Before locking your German Pointer inside, you need to give them a good exercise session to work off their energy. You also need to ensure that they have gone to the toilet recently. Provide them with water and plenty of toys to keep them occupied.
When you come home, you need to take them out immediately for exercise, attention, and toilet access.
Crate-Training Your German Pointer
Many people recommend crate training for your German Pointer. Then, when you go out, you can safely lock them in the crate to prevent toilet accidents, property damage, or wandering off.
If you are going to lock your German Pointer in a crate while you are out, make sure it is large enough to allow them to move, turn, stand, and lie down comfortably. A water bowl should also be able to fit without being knocked over. However, it does still have to be small enough to prevent them from injuring themselves and to provide a sense of security.
Your German Pointer has to be crate-trained before you leave them alone in the crate. They have to understand that this is a safe and comfortable place to be, instead of a prison.
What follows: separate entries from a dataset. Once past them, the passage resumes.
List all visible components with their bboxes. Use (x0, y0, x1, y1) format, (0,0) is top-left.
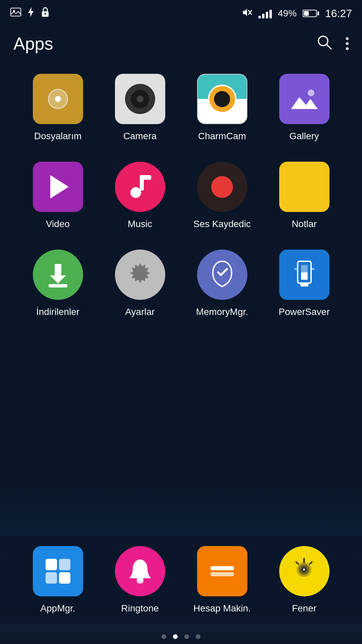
svg-point-8 (308, 90, 314, 96)
svg-rect-18 (301, 272, 308, 280)
page-title: Apps (13, 34, 53, 54)
svg-rect-11 (140, 175, 151, 180)
svg-point-3 (45, 13, 46, 15)
dosyalarim-icon (33, 74, 83, 124)
page-dot-2 (173, 634, 178, 639)
clock: 16:27 (325, 7, 352, 20)
app-item-indirilenler[interactable]: İndirilenler (20, 250, 96, 317)
appmgr-label: AppMgr. (40, 603, 75, 614)
fener-icon (279, 546, 329, 596)
page-indicators (0, 634, 362, 639)
svg-rect-16 (300, 283, 308, 286)
dosyalarim-label: Dosyalarım (34, 131, 82, 142)
svg-rect-22 (59, 559, 70, 570)
svg-rect-24 (59, 572, 70, 584)
more-dot-1 (346, 37, 349, 40)
bolt-icon (27, 6, 35, 20)
charmcam-icon (197, 74, 247, 124)
lock-icon (40, 6, 50, 20)
svg-rect-27 (210, 566, 234, 570)
search-button[interactable] (316, 34, 333, 54)
battery-percent: 49% (278, 8, 297, 19)
music-label: Music (128, 219, 152, 229)
music-icon (115, 162, 165, 212)
app-bar: Apps (0, 27, 362, 60)
app-item-memorymgr[interactable]: MemoryMgr. (184, 250, 260, 317)
bottom-apps-section: AppMgr. Ringtone (0, 536, 362, 624)
status-bar: 49% 16:27 (0, 0, 362, 27)
svg-rect-28 (210, 572, 234, 576)
app-item-dosyalarim[interactable]: Dosyalarım (20, 74, 96, 142)
page-dot-3 (184, 634, 189, 639)
more-dot-2 (346, 42, 349, 45)
ses-label: Ses Kaydedic (193, 219, 251, 229)
video-label: Video (46, 219, 70, 229)
status-right-icons: 49% 16:27 (240, 7, 352, 20)
app-item-charmcam[interactable]: CharmCam (184, 74, 260, 142)
app-item-hesap[interactable]: Hesap Makin. (184, 546, 260, 614)
app-item-video[interactable]: Video (20, 162, 96, 229)
svg-point-26 (137, 580, 143, 584)
image-icon (10, 6, 21, 20)
signal-bars (258, 8, 272, 18)
fener-label: Fener (292, 603, 316, 614)
svg-rect-21 (46, 559, 57, 570)
app-item-fener[interactable]: Fener (266, 546, 342, 614)
notlar-icon (279, 162, 329, 212)
app-item-gallery[interactable]: Gallery (266, 74, 342, 142)
app-item-camera[interactable]: Camera (102, 74, 178, 142)
powersaver-icon (279, 250, 329, 300)
charmcam-label: CharmCam (198, 131, 246, 142)
hesap-icon (197, 546, 247, 596)
gallery-label: Gallery (289, 131, 319, 142)
svg-rect-19 (294, 268, 298, 270)
powersaver-label: PowerSaver (279, 307, 330, 317)
more-options-button[interactable] (346, 37, 349, 50)
app-item-notlar[interactable]: Notlar (266, 162, 342, 229)
svg-line-7 (326, 44, 331, 49)
svg-rect-23 (46, 572, 57, 584)
mute-icon (240, 7, 252, 20)
page-dot-1 (162, 634, 166, 639)
svg-rect-13 (49, 284, 67, 287)
ses-icon (197, 162, 247, 212)
battery-icon (303, 10, 319, 17)
app-item-ses[interactable]: Ses Kaydedic (184, 162, 260, 229)
hesap-label: Hesap Makin. (193, 603, 251, 614)
app-item-ayarlar[interactable]: Ayarlar (102, 250, 178, 317)
indirilenler-label: İndirilenler (36, 307, 79, 317)
status-left-icons (10, 6, 50, 20)
svg-rect-20 (311, 268, 314, 270)
camera-label: Camera (123, 131, 157, 142)
svg-point-33 (303, 569, 305, 571)
bottom-apps-grid: AppMgr. Ringtone (20, 546, 342, 614)
memorymgr-label: MemoryMgr. (196, 307, 248, 317)
indirilenler-icon (33, 250, 83, 300)
app-item-ringtone[interactable]: Ringtone (102, 546, 178, 614)
memorymgr-icon (197, 250, 247, 300)
svg-rect-0 (11, 8, 21, 16)
appmgr-icon (33, 546, 83, 596)
app-item-appmgr[interactable]: AppMgr. (20, 546, 96, 614)
ringtone-icon (115, 546, 165, 596)
svg-point-9 (130, 187, 141, 198)
camera-icon (115, 74, 165, 124)
apps-grid: Dosyalarım Camera (20, 74, 342, 317)
gallery-icon (279, 74, 329, 124)
svg-rect-12 (55, 264, 61, 275)
app-item-music[interactable]: Music (102, 162, 178, 229)
ayarlar-icon (115, 250, 165, 300)
app-item-powersaver[interactable]: PowerSaver (266, 250, 342, 317)
more-dot-3 (346, 47, 349, 50)
page-dot-4 (196, 634, 200, 639)
app-bar-actions (316, 34, 349, 54)
ayarlar-label: Ayarlar (125, 307, 155, 317)
apps-grid-container: Dosyalarım Camera (0, 60, 362, 331)
video-icon (33, 162, 83, 212)
ringtone-label: Ringtone (121, 603, 159, 614)
notlar-label: Notlar (292, 219, 317, 229)
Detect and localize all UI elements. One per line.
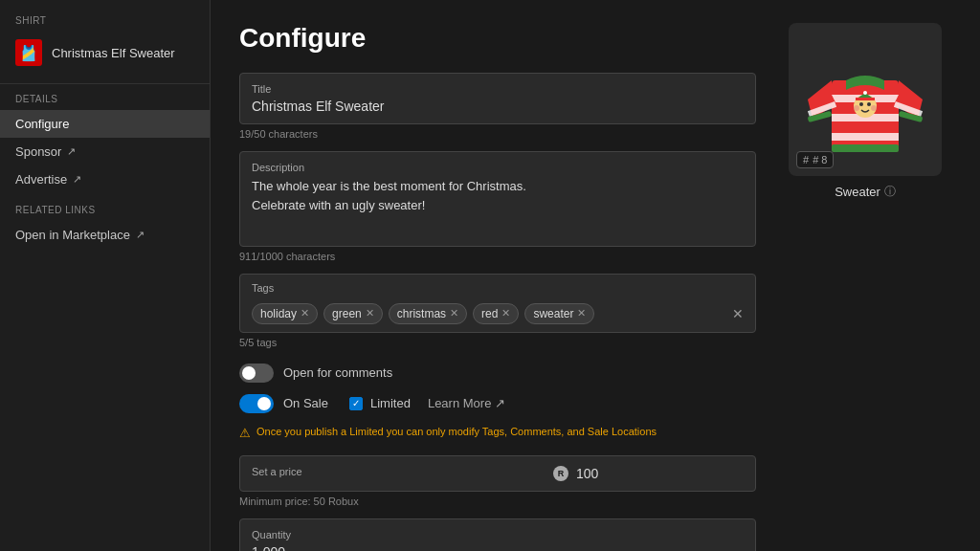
tag-holiday-text: holiday — [260, 307, 297, 320]
title-field-group: Title — [239, 73, 756, 124]
tag-holiday: holiday ✕ — [252, 303, 318, 324]
sidebar-item-sponsor[interactable]: Sponsor ↗ — [0, 138, 210, 165]
tag-red-remove[interactable]: ✕ — [501, 308, 510, 319]
price-input[interactable] — [576, 466, 744, 481]
robux-icon: R — [553, 466, 568, 481]
main-content: Configure — [211, 0, 980, 551]
sidebar-item-configure[interactable]: Configure — [0, 110, 210, 138]
tag-sweater-text: sweater — [533, 307, 573, 320]
sidebar-shirt-name: Christmas Elf Sweater — [52, 46, 175, 60]
comments-toggle-label: Open for comments — [283, 365, 392, 380]
learn-more-text: Learn More — [428, 396, 491, 410]
title-label: Title — [252, 83, 744, 95]
quantity-input[interactable] — [252, 544, 744, 552]
learn-more-link[interactable]: Learn More ↗ — [428, 396, 505, 410]
warning-text: Once you publish a Limited you can only … — [256, 425, 657, 439]
tag-green-remove[interactable]: ✕ — [366, 308, 374, 319]
tags-label: Tags — [252, 282, 744, 294]
description-field-group: Description The whole year is the best m… — [239, 151, 756, 247]
tags-counter: 5/5 tags — [239, 337, 756, 348]
price-field-group: Set a price R — [239, 455, 756, 492]
tag-christmas-text: christmas — [397, 307, 446, 320]
svg-rect-10 — [832, 144, 899, 152]
svg-rect-15 — [856, 98, 875, 100]
on-sale-label: On Sale — [283, 396, 328, 410]
checkbox-checkmark: ✓ — [352, 398, 360, 408]
svg-point-13 — [867, 102, 871, 106]
sale-row: On Sale ✓ Limited Learn More ↗ — [239, 394, 756, 413]
sidebar-configure-label: Configure — [15, 117, 69, 131]
svg-point-12 — [859, 102, 863, 106]
svg-point-18 — [871, 105, 877, 111]
tag-sweater: sweater ✕ — [524, 303, 594, 324]
warning-icon: ⚠ — [239, 426, 251, 440]
shirt-icon: 🎽 — [15, 39, 42, 66]
title-input[interactable] — [252, 99, 744, 114]
svg-point-17 — [854, 105, 859, 111]
quantity-label: Quantity — [252, 529, 744, 540]
comments-toggle[interactable] — [239, 364, 274, 383]
sidebar-item-advertise[interactable]: Advertise ↗ — [0, 165, 210, 193]
sidebar-divider-1 — [0, 83, 210, 84]
comments-toggle-row: Open for comments — [239, 364, 756, 383]
tag-holiday-remove[interactable]: ✕ — [301, 308, 309, 319]
sweater-image — [803, 37, 927, 162]
sidebar-section-related: RELATED LINKS — [0, 193, 210, 221]
warning-row: ⚠ Once you publish a Limited you can onl… — [239, 425, 756, 440]
sidebar-section-shirt: SHIRT — [0, 15, 210, 32]
preview-panel: # # 8 Sweater ⓘ — [779, 23, 951, 200]
sidebar-advertise-label: Advertise — [15, 172, 67, 187]
description-label: Description — [252, 162, 744, 173]
description-counter: 911/1000 characters — [239, 251, 756, 262]
advertise-external-icon: ↗ — [73, 173, 81, 186]
svg-point-16 — [863, 91, 867, 95]
tag-red: red ✕ — [473, 303, 519, 324]
tags-field-group[interactable]: Tags holiday ✕ green ✕ christmas ✕ red ✕… — [239, 274, 756, 333]
info-icon[interactable]: ⓘ — [884, 184, 896, 200]
preview-image-area: # # 8 — [789, 23, 942, 176]
tag-green: green ✕ — [323, 303, 383, 324]
tags-clear-button[interactable]: ✕ — [732, 306, 744, 321]
preview-badge: # # 8 — [796, 151, 834, 168]
sidebar-section-details: DETAILS — [0, 94, 210, 110]
tag-green-text: green — [332, 307, 362, 320]
title-counter: 19/50 characters — [239, 128, 756, 140]
limited-checkbox[interactable]: ✓ — [349, 397, 363, 410]
form-area: Title 19/50 characters Description The w… — [239, 73, 756, 551]
sidebar-shirt-header: 🎽 Christmas Elf Sweater — [0, 32, 210, 74]
badge-hash-icon: # — [803, 154, 809, 165]
marketplace-external-icon: ↗ — [136, 229, 145, 241]
price-label: Set a price — [252, 466, 546, 477]
sponsor-external-icon: ↗ — [67, 145, 76, 158]
tag-red-text: red — [481, 307, 498, 320]
learn-more-icon: ↗ — [495, 396, 505, 410]
tag-christmas-remove[interactable]: ✕ — [450, 308, 458, 319]
sidebar-sponsor-label: Sponsor — [15, 144, 61, 159]
limited-checkbox-row: ✓ Limited — [349, 396, 411, 410]
description-input[interactable]: The whole year is the best moment for Ch… — [252, 177, 744, 233]
sidebar: SHIRT 🎽 Christmas Elf Sweater DETAILS Co… — [0, 0, 211, 551]
sidebar-item-marketplace[interactable]: Open in Marketplace ↗ — [0, 221, 210, 249]
on-sale-toggle[interactable] — [239, 394, 274, 413]
min-price-note: Minimum price: 50 Robux — [239, 496, 756, 507]
preview-label-row: Sweater ⓘ — [835, 184, 896, 200]
sidebar-marketplace-label: Open in Marketplace — [15, 228, 130, 242]
tag-sweater-remove[interactable]: ✕ — [577, 308, 586, 319]
preview-item-label: Sweater — [835, 185, 880, 199]
svg-rect-3 — [832, 133, 899, 141]
quantity-field-group: Quantity — [239, 518, 756, 552]
tag-christmas: christmas ✕ — [389, 303, 467, 324]
badge-number: # 8 — [813, 154, 827, 165]
limited-label: Limited — [370, 396, 411, 410]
Puppies between eight and twelve weeks should not be left in a crate longer than thirty minutes to one hour. Puppies between three and four months could probably handle two hours of crate time. At five months, you could push this to three hours, and from six months through adulthood, German Pointers could cope with 4 hours in a crate. However, anything longer than about three hours should be kept to a minimum.
Before locking your dog in the crate, you need to take them to the toilet and give them a really brisk exercise session so that they are happy to settle down in their crate for a rest. Give them water and toys and take them out as soon as you get home.
German Pointers are high-energy, attached dogs. They dislike being left alone for any duration of time. However, as it is impossible to take your German Pointer everywhere with you, and it is also impossible to never leave the house, it is helpful to know how much alone time German Pointers can tolerate.
Typically, an adult German Pointer can be left alone for up to four hours. Six hours is acceptable on occasion, but more than this is harmful to their bladder health as well as their emotional well-being.
When German Pointers are left alone, they turn to destructive behaviors to work off their distress and excess energy. They are also prone to nuisance barking, which can cause trouble with neighbors. They may also develop separation anxiety.
If you work an eight- to nine-hour job, and you are not in a position to come home and spend time with your German Pointer in your lunch break, then this is not the breed for you.